Research Topics and Impact

Research presented at TEI spans tangible user interfaces, embodied cognition experiments, sensor fusion, embedded microcontrollers, actuated materials, interactive furniture, and hybrid physical-digital artifacts. Contributors draw from experimental traditions represented by labs at Max Planck Society, Fraunhofer Society, SRI International, and HRL Laboratories to explore haptics, tangible visualization, and spatial interaction. Work at TEI has influenced product teams at Apple Inc., Google, Samsung Electronics, and Sony, and has informed standards and open-source ecosystems such as Arduino, Raspberry Pi Foundation, Open Source Hardware Association, and Processing (programming language). TEI outputs intersect with domains represented by ACM SIGCHI, IEEE Computer Society, Interaction Design Association, and Design Research Society.

Notable Projects and Technologies

Prominent projects showcased at TEI include tangible blocks and tabletop systems inspired by early tangible computing prototypes from MIT Media Lab groups, wearable sensing and e-textile systems akin to work from University of Tokyo and Royal College of Art, and embedded sensing platforms comparable to offerings from Adafruit Industries and SparkFun Electronics.
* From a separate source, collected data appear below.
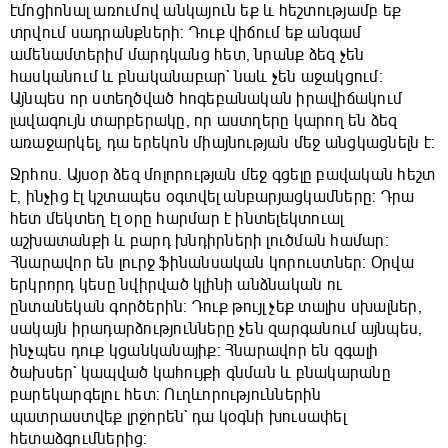
էմոցիոնալ առումով անկայուն եք և հեշտությամբ եք
տրվում սադրանքների: Դուք վիճում եք անգամ
ամենամտերիմ մարդկանց հետ, նրանք ձեզ չեն
հասկանում և բնականաբար` նաև չեն աջակցում:
Այնպես որ ստեղծված հոգեբանական իրավիճակում
լավագույն տարբերակը, որ աստղերը կարող են ձեզ
առաջարկել, դա երեկոն միայնության մեջ անցկացնելն է:
Ջրհոս. Այսօր ձեզ մոլորության մեջ գցելը բավական հեշտ
է, ինչից էլ կշտապես օգտվել անբարյացկամները: Դրա
հետ մեկտեղ էլ օրը հարմար է ինտելեկտուալ
աշխատանքի և բարդ խնդիրների լուծման համար:
Հնարավոր են լուրջ ֆինանսական կորուստներ: Օրվա
երկրորդ կեսը նվիրված կլինի անձնական ու
ընտանեկան գործերին: Դուք թույլ չեք տալիս սխալներ,
սակայն իրադարձությունները չեն զարգանում այնպես,
ինչպես դուք կցանկանայիք: Հնարավոր են զգալի
ծախսեր` կապված կահույքի գնման և բնակարանը
բարեկարգելու հետ: Ուղևորություններին
պատրաստվեք լրջորեն` դա կօգնի խուսափել
հետաձգումներից:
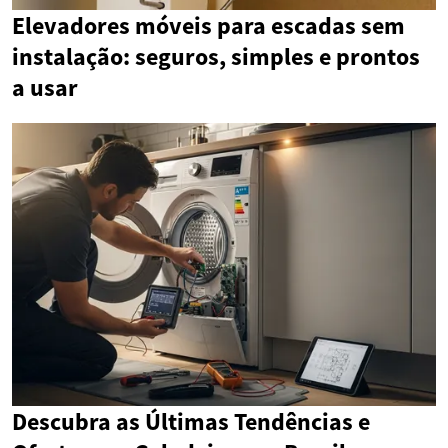
Elevadores móveis para escadas sem
instalação: seguros, simples e prontos
a usar
Descubra as Últimas Tendências e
Other influential demonstrations have involved robotic artifacts developed in collaboration with teams from University of Pennsylvania, ETH Zurich, and Dartmouth College; shape-changing interfaces resonant with research from Carnegie Mellon University and Keio University; and smart home prototypes echoing experiments at Microsoft Research and Google Research. Several TEI projects have seeded startups and products connected to incubators such as Y Combinator, Techstars, and Wayra.
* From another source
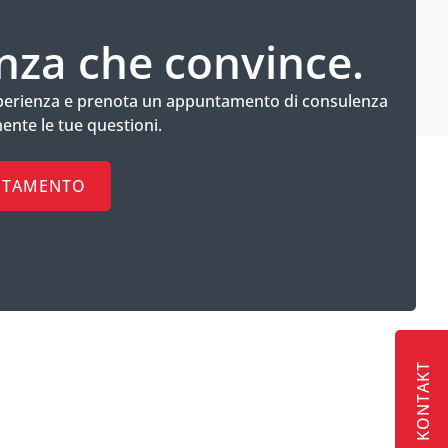
za che convince.
sperienza e prenota un appuntamento di consulenza
ente le tue questioni.
UNTAMENTO
KONTAKT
Community, Organization, and Sponsorship

The TEI community includes academics, industry researchers, independent designers, and artists organized through program and steering committees drawn from institutions like University of California, San Diego, University of Minnesota, University College London, University of Sydney, and Monash University. Sponsorship and partnerships frequently involve Association for Computing Machinery, corporate research labs at Intel Corporation, Microsoft, and Google, and cultural partners such as museums and galleries including Museum of Modern Art, Tate Modern, and Victoria and Albert Museum that host exhibitions and public engagement events tied to TEI. The conference cultivates collaboration via workshops supported by organizations such as SIGCHI, Arduino, and Eclipse Foundation and by grants from national funders like National Science Foundation, European Research Council, and Engineering and Physical Sciences Research Council.